Group also accelerates repeat. Every week, you’re not just talking to a therapist; you’re
practising new skills in front of real humans. You say, “No, that doesn’t work for me,” and notice
that the ceiling doesn’t fall in. You take a risk and share something vulnerable and find, to your
surprise, that people lean in instead of backing away. That’s repetition: dozens of small,
embodied experiences that prove your old story wrong.
And the reframe that happens in group can be radical. When other people reflect back to you
what they see—your resilience, your kindness, your patterns—you start to see angles on your
life you could never have seen alone. You realise that maybe you’re not lazy; maybe you’re
exhausted. Maybe you’re not hopeless; you’re unpractised. Maybe your “I can’t” is really “I’ve
never had the right kind of help before.” Those are all reframes. They don’t erase responsibility
—they make real responsibility possible.
Put bluntly, if lying by the pool is “change or die” the way most of us do it—alone, discouraged,
surrounded by people just as stuck—then good therapy and group work are modern versions of
what Jesus did that day: they put a living, challenging, compassionate presence right in front of
your well‑rehearsed story and ask, “What if this didn’t have to be the end of the sentence?”
Not everyone wants that. Some people are deeply attached to their mat and their porch and
their “pool buddies.” Some church folks are attached to their suffering; some therapy clients are
attached to their diagnosis.

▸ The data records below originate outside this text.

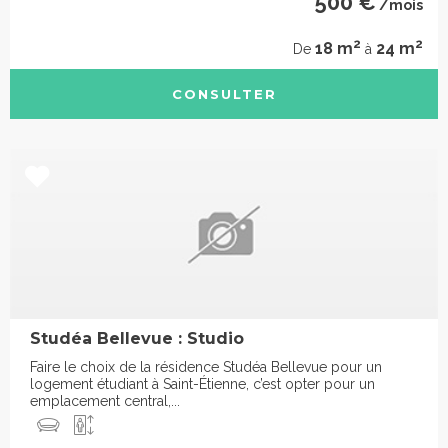
500 €
/mois
2
2
18 m
24 m
De
à
CONSULTER
Studéa Bellevue : Studio
Faire le choix de la résidence Studéa Bellevue pour un
logement étudiant à Saint-Étienne, c’est opter pour un
emplacement central,...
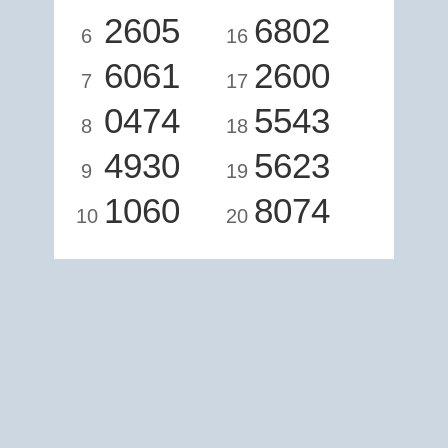
2605
6802
6
16
6061
2600
7
17
0474
5543
8
18
4930
5623
9
19
1060
8074
10
20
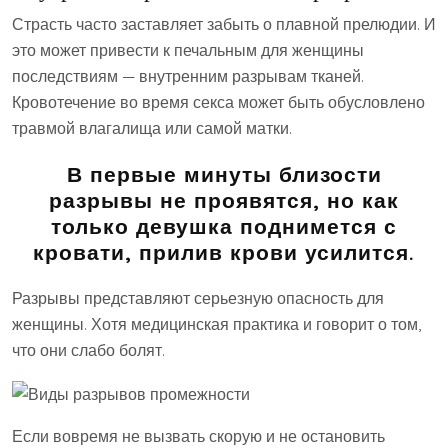
Страсть часто заставляет забыть о плавной прелюдии. И
это может привести к печальным для женщины
последствиям — внутренним разрывам тканей.
Кровотечение во время секса может быть обусловлено
травмой влагалища или самой матки.
В первые минуты близости
разрывы не проявятся, но как
только девушка поднимется с
кровати, прилив крови усилится.
Разрывы представляют серьезную опасность для
женщины. Хотя медицинская практика и говорит о том,
что они слабо болят.
Если вовремя не вызвать скорую и не остановить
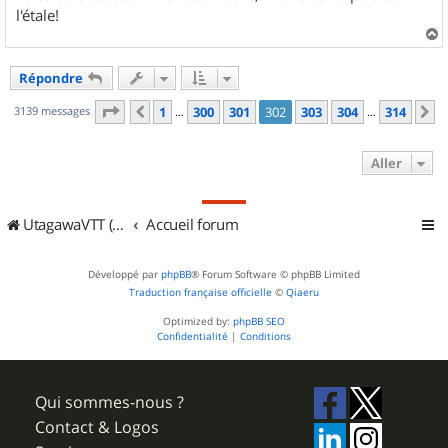
l'étale!
a
u
Répondre
t
Page
302
sur
314
3139 messages
1
300
301
302
303
304
314
Précédent
S
…
…
Aller
UtagawaVTT (Randos VTT et VTTAE avec traces GPS)
Accueil forum
Développé par
phpBB
® Forum Software © phpBB Limited
Traduction française officielle
©
Qiaeru
Optimized by:
phpBB SEO
Confidentialité
|
Conditions
Qui sommes-nous ?
Contact & Logos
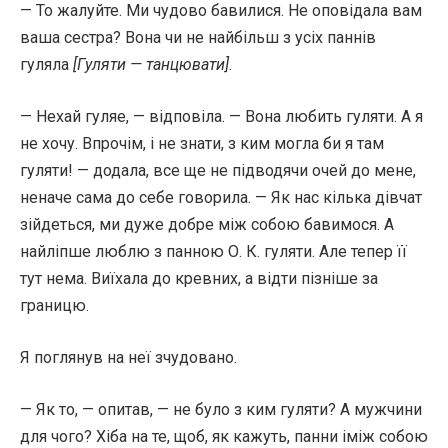
— То жалуйте. Ми чудово бавилися. Не оповідала вам
ваша сестра? Вона чи не найбільш з усіх паннів
гуляла
[Гуляти — танцювати]
.
— Нехай гуляе, — відповіла. — Вона любить гуляти. А я
не хочу. Впрочім, і не знати, з ким могла би я там
гуляти! — додала, все ще не підводячи очей до мене,
неначе сама до себе говорила. — Як нас кілька дівчат
зійдеться, ми дуже добре між собою бавимося. А
найліпше люблю з панною О. К. гуляти. Але тепер її
тут нема. Виїхала до кревних, а відти пізніше за
границю.
Я поглянув на неї зчудовано.
— Як то, — опитав, — не було з ким гуляти? А мужчини
для чого? Хіба на те, щоб, як кажуть, панни іміж собою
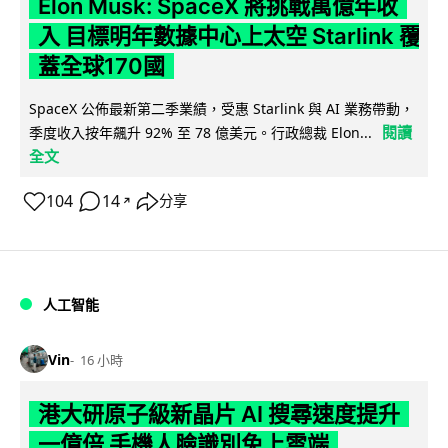
Elon Musk: SpaceX 將挑戰萬億年收
入 目標明年數據中心上太空 Starlink 覆
蓋全球170國
SpaceX 公佈最新第二季業績，受惠 Starlink 與 AI 業務帶動，
閱讀
季度收入按年飆升 92% 至 78 億美元。行政總裁 Elon...
全文
104
14
分享
↗
人工智能
Vin
16 小時
港大研原子級新晶片 AI 搜尋速度提升
一億倍 手機人臉識別免上雲端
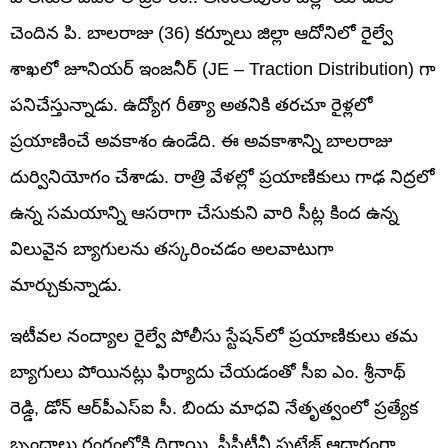
చెందిన పి. బాలరాజు (36) కర్నూలు జిల్లా ఆదోనిలో రైల్వే
శాఖలో జూనియర్ ఇంజనీర్ (JE – Traction Distribution) గా
పనిచేస్తున్నాడు. ఉద్యోగ రీత్యా అతనికి తరచూ రైళ్లలో
ప్రయాణించే అవకాశం ఉండేది. ఈ అవకాశాన్ని బాలరాజు
దుర్వినియోగం చేశాడు. రాత్రి వేళల్లో ప్రయాణికులు గాఢ నిద్రలో
ఉన్న సమయాన్ని ఆసరాగా చేసుకుని వారి సీట్ల కింద ఉన్న
విలువైన బ్యాగులను తస్కరించడం అలవాటుగా
మార్చుకున్నాడు.
ఇటీవల నంద్యాల రైల్వే పోలీసు స్టేషన్‌లో ప్రయాణికులు తమ
బ్యాగులు పోయినట్లు ఫిర్యాదు చేయడంతో సీఐ ఎం. శ్రీనాథ్
రెడ్డి, డోన్ ఆర్‌పీఎస్ఐ సీ. బిందు మాధవి నేతృత్వంలో ప్రత్యేక
బృందాలు రంగంలోకి దిగాయి. సీసీటీవీ ఫుటేజ్ ఆధారంగా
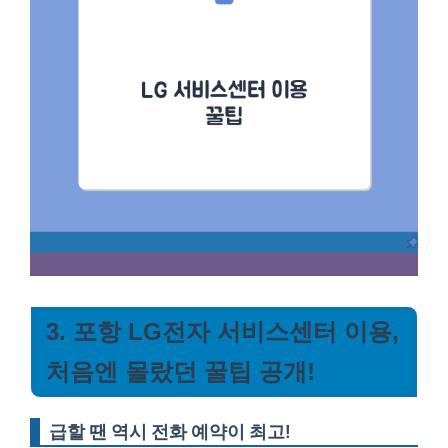
3. 포항 LG전자 서비스센터 이용,
처음엔 몰랐던 꿀팁 공개!
급할 땐 역시 전화 예약이 최고!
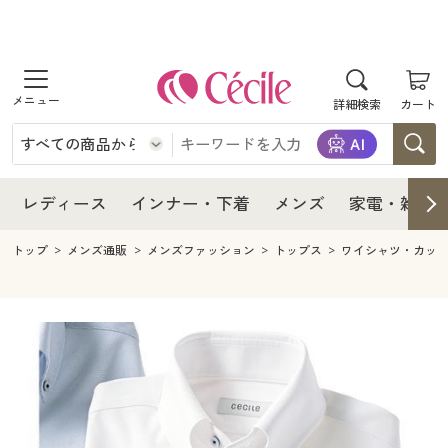
商品を探す
レディース
商品を探す
詳細検索
カート
インナー・下着
レディース通販すべて
レディース
メンズ
インナー・下着通販すべて
レディースファッション
インナー・下着
レディース通販すべて
レディース
インナー・下着
メンズ
家電・雑貨
家電・雑貨
メンズ通販すべて
女性下着
女性下着
メンズ
インナー・下着通販すべて
レディースファッション
トップ
メンズ通販
メンズファッション
トップス
ワイシャツ・カッ
寝具・インテリア・家具
家電・雑貨すべて
メンズファッション
メンズ下着
家電・雑貨
メンズ通販すべて
女性下着
女性下着
美容・健康
寝具・インテリア・家具通販すべて
家電
メンズ下着
ジュニア・ティーンズ下着
寝具・インテリア・家具
家電・雑貨すべて
メンズファッション
メンズ下着
制服・スクール
美容・健康通販すべて
家具・収納
キッチン・雑貨・日用品
美容・健康
寝具・インテリア・家具通販すべて
家電
メンズ下着
ジュニア・ティーンズ下着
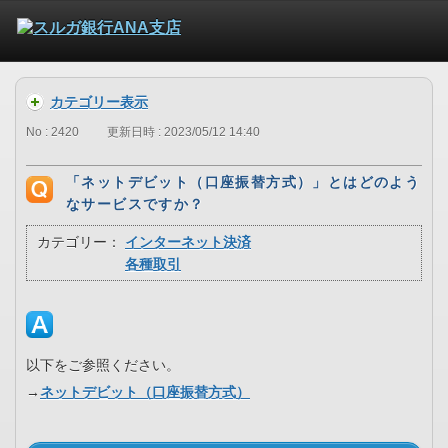
カテゴリー表示
No : 2420
更新日時 : 2023/05/12 14:40
「ネットデビット（口座振替方式）」とはどのよう
なサービスですか？
カテゴリー：
インターネット決済
各種取引
以下をご参照ください。
→
ネットデビット（口座振替方式）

Letting go of that can feel like a kind of death. But for those who are
tired enough of their own story to try something different, a therapy room or a circle of chairs can become holy ground—a place where relate, repeat, and reframe start doing their quiet,
powerful work.
Which means the real invitation, whether you’re reading John 5, or Change or Die, or an intake
form for a group, is the same. You can keep lying by the pool, explaining. Or you can risk a new
relationship, show up often enough to repeat new habits, and allow your whole way of seeing
yourself to be reframed.
In other words: you can keep telling your story. Or you can stand up and start living a new one.